One such example was DD’s last game against KXIP when Irfan returned with figures of 4-0-24-0 and later, scored an unbeaten 19 to help in his team’s successful run-chase. In a free-flowing chat with iplt20.com Irfan Pathan passionately spoke about plying his trade and the innovations that Twenty20 has brought into cricket.
Excerpts from his interview:
How has Twenty20 impacted bowling?
The way people sometimes criticize [and say] that T20 is not cricket, I would like to disagree with them because so much innovation in happening in T20 cricket. The batsmen have started playing reverse-sweep to fast bowlers; switch-hits. Batsmen like Kevin Pietersen hit sixes being a left-hander while people struggle to hit sixes with the right hand. I have seen a humongous six hit by David Warner in Australia with the switch-hit. Obviously then, the bowler has to innovate. That means you require the skill [to play]. Without the skill, you can’t innovate [...]. When you bowl 24 balls, it means that you need to be on the target all the time. [...] In T20, game one over makes a difference.
In the game against KXIP, one over from Parvinvder Awana went for 15 runs [and that made the difference]. Before that, the game was evenly poised. So a bowler has to be on the money and the batsman as well.
Innovation and doing the right things at the right time is very very important. Basically you need to hit your target, [by bowling] yorkers, slower deliveries. I am trying to learn some new slower ones. I bowled a few yesterday, a different type of slower one because the batsmen get used to you as well. The one delivery, people know that if you bowl one slower one batsman knows that; the batsman is going to be ready, so you got to keep thinking. You need to keep adding things to your armoury.
There is so much technology [which helps others figure you out]. We have those tablets on which we keep watching the videos of batsmen and bowlers and get a bit of an idea of what they do. People keep watching you, so you need to get better and better all the time. Doing the basic [things right] is very important. Doing the simple thing is sometimes the best thing, but you need to have the armoury and that little innovation, little slower one, little different, which actually makes you special.

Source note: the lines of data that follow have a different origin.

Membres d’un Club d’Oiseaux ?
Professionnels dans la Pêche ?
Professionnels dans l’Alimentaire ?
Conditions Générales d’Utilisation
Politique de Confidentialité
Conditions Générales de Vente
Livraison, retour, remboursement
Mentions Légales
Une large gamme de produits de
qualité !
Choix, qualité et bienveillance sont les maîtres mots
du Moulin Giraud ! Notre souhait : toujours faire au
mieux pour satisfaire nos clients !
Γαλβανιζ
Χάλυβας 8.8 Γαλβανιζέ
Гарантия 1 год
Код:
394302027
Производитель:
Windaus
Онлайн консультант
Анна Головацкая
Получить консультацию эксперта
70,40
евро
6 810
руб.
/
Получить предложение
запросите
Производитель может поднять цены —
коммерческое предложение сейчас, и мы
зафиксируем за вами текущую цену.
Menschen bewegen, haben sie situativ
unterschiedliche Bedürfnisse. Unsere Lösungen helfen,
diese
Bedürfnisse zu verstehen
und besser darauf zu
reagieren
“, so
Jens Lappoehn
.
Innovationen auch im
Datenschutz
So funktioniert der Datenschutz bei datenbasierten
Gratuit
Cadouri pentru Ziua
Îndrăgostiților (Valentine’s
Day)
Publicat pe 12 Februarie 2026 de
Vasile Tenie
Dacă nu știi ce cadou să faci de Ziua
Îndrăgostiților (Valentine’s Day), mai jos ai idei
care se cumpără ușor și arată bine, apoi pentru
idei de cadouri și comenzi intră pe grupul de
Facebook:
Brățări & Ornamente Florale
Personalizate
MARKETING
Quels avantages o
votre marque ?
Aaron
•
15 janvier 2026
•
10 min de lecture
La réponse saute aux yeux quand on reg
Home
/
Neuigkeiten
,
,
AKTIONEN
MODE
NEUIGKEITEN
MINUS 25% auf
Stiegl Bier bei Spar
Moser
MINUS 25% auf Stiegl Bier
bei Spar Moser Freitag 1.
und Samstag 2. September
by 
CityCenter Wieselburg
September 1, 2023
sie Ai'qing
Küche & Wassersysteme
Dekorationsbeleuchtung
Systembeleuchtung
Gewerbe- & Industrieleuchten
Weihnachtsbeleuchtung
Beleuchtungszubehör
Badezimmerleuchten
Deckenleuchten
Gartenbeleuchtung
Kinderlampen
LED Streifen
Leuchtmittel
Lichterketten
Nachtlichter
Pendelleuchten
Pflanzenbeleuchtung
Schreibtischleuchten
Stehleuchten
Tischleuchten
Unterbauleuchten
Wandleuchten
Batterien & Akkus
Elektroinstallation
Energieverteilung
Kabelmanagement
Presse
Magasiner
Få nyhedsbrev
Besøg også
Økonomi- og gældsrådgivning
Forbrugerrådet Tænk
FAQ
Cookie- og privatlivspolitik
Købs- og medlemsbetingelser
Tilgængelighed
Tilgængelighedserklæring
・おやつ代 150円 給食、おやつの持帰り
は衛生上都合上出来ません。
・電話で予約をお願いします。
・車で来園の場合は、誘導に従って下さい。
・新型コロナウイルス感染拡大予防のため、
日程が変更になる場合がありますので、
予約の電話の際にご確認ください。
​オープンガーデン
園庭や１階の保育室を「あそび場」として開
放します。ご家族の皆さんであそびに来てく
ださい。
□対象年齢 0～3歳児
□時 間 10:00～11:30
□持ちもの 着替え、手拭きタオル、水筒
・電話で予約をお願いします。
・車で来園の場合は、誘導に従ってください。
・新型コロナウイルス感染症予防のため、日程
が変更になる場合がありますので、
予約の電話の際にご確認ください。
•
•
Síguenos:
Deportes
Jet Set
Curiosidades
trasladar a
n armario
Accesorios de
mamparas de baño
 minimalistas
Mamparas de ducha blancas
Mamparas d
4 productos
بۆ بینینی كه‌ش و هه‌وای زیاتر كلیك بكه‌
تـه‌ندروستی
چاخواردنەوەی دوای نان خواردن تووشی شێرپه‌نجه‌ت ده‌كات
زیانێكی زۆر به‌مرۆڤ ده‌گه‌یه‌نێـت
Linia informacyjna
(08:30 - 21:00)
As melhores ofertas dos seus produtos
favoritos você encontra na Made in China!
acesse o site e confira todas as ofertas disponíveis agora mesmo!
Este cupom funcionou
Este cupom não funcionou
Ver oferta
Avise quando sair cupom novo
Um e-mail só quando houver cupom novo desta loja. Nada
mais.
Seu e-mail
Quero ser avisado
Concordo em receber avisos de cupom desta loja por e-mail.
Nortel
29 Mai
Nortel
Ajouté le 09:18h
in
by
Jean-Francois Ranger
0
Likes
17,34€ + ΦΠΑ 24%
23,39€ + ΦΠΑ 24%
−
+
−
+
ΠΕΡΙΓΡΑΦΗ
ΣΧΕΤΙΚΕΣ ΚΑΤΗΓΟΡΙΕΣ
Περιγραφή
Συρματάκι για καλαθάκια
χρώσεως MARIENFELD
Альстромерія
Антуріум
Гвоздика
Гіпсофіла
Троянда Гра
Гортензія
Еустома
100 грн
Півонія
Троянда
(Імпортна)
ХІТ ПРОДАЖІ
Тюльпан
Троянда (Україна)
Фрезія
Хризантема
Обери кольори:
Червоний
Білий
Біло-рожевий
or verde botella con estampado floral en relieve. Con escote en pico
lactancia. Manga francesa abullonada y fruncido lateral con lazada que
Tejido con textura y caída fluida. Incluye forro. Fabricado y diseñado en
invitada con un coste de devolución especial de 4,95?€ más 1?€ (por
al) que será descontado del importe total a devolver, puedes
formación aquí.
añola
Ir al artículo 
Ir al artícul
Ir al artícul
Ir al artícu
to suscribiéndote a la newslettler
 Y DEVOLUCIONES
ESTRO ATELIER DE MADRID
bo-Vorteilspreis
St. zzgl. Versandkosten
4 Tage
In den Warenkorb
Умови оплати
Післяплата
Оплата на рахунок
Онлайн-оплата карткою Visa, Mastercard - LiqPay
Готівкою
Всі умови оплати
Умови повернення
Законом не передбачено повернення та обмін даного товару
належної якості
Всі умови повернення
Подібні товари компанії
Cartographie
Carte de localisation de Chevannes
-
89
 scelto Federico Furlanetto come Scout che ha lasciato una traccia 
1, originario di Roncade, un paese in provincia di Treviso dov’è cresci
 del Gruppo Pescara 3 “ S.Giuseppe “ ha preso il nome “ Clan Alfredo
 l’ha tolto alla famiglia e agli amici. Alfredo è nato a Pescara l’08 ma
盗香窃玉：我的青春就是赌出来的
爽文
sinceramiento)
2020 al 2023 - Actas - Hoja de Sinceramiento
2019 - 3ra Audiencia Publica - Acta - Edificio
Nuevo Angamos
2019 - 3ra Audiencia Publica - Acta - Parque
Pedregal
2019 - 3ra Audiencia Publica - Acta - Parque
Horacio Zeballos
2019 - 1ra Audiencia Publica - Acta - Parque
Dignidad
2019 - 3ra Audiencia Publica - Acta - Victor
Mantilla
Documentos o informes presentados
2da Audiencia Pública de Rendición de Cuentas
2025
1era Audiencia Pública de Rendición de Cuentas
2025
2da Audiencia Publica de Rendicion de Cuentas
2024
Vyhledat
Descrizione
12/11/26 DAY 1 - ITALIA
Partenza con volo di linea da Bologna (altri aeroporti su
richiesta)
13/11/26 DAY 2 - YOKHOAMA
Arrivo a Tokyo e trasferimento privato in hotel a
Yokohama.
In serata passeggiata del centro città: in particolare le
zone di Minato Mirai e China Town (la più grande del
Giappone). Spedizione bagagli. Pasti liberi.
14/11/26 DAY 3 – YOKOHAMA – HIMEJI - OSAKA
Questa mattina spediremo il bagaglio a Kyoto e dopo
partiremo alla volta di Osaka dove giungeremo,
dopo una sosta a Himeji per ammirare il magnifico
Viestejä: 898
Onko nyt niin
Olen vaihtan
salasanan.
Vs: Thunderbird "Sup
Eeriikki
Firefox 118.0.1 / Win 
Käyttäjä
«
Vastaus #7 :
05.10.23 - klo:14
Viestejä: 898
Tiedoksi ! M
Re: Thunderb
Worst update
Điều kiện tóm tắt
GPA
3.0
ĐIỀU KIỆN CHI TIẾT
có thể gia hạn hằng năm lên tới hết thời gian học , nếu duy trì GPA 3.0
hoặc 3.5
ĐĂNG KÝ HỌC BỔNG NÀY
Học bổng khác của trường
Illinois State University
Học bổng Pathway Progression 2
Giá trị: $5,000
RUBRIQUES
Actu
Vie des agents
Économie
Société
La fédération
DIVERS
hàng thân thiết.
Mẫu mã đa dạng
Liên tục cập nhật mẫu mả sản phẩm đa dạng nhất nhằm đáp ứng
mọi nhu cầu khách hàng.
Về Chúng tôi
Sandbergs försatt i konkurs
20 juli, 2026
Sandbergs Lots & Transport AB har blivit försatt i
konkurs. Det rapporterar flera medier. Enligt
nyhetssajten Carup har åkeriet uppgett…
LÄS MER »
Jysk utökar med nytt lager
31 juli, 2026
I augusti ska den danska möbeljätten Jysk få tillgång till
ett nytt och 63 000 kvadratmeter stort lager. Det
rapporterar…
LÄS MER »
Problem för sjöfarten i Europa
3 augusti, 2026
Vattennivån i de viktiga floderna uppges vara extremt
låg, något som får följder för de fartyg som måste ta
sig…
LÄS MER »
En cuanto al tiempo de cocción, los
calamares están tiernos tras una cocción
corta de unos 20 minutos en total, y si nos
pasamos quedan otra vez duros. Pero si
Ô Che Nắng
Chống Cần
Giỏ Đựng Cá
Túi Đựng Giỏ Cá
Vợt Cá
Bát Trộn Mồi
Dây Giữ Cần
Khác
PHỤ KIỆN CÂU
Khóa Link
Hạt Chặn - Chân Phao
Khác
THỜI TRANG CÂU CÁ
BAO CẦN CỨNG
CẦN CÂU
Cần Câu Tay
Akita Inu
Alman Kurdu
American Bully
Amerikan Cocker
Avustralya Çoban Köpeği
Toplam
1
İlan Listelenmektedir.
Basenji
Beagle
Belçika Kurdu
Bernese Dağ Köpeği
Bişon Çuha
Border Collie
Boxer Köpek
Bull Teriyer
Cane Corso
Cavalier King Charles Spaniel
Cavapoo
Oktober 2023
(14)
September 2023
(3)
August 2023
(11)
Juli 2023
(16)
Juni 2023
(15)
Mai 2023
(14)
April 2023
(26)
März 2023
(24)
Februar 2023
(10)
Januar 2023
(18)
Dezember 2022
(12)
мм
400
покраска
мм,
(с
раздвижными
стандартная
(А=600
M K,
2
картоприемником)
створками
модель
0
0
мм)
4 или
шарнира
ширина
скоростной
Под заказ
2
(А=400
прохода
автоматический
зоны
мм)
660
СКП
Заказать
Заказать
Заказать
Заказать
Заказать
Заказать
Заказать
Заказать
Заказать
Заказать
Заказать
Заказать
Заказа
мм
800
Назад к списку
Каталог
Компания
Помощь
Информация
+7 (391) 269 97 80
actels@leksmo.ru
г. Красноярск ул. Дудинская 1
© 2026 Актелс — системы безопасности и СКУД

[Lasith] Malinga is so successfully in IPL because he is very different. Not everyone can bowl like Malinga because it is different, and therefore, it is very hard to pick. If you have a normal conventional action, you need to keep improving and keep adding something knew [to your bowling]. Even the smallest thing, which helps you keep in the loop, and batsmen will think, “Oh he can bowl some different slower one.” On whether there are specific new deliveries that the pacers are developing
The bowlers are doing quite a few new things. They used just roll the fingers, now we actually [use] over-the-wrist slower one, back-of-the-hand slower one, [and there’s] rolling of the fingers. There are a lot of the things that they try to do. I am trying to do one thing as well, but it might take some time. I am trying to learn a new slower one, which might help me in the long term. But sometimes that [particular] skill and that something new [that] you are trying before you try in the match you need to work even more in the nets. But at the same time, every bowler does something or the other.
The use of the angle, the crease, bluffing the batsman sometimes, changing the field; those sorts of things you have to be doing it. [...] There are a lot of bowlers who try to bowl round-arm if they have high-arm action. There are one or two deliveries, which [we] try to bowl round-arm, just to catch the batsman off-guard. And trying to do something different might take away one run.
While bowling in T20 cricket, getting one run in one ball is like a win for a bowler. [...] I really think that innovation is going to keep happening in T20 cricket because it is a great skill in cricket. [...] [In batting there are] reverse slaps, switch-hits. [It’s] outstanding some of the cricket out there ; hitting straight, hitting over the covers also. But then, switch-hit… who would have thought but things have come in and people like to see it.
On motivating young bowlers after they are taken for runs
Being a senior [...] I have spoken to a lot Umesh [Yadav]; Varun [Aaron] has just started coming in. I [would] tell Varun to just look after [himself] and being fit and do a lot of core work; whatever little before he wasn’t playing [since] he was injured. To Umesh I tell, always aim for bigger things because he can achieve bigger things. I really believe that don’t be satisfied by small things; achieve, aim more and try and achieve at that level. If you are going to aim [at] that level, you are going to keep working harder and harder.
As far as motivating them goes, I keep checking their body language. If I find body language is in trouble that’s when I go and talk to them. Otherwise, I don’t say much because they are also very professional and sometimes leaving them be [is better]. [...] People understand that they are going to go for runs, but at the same time having that positive body language it is very important.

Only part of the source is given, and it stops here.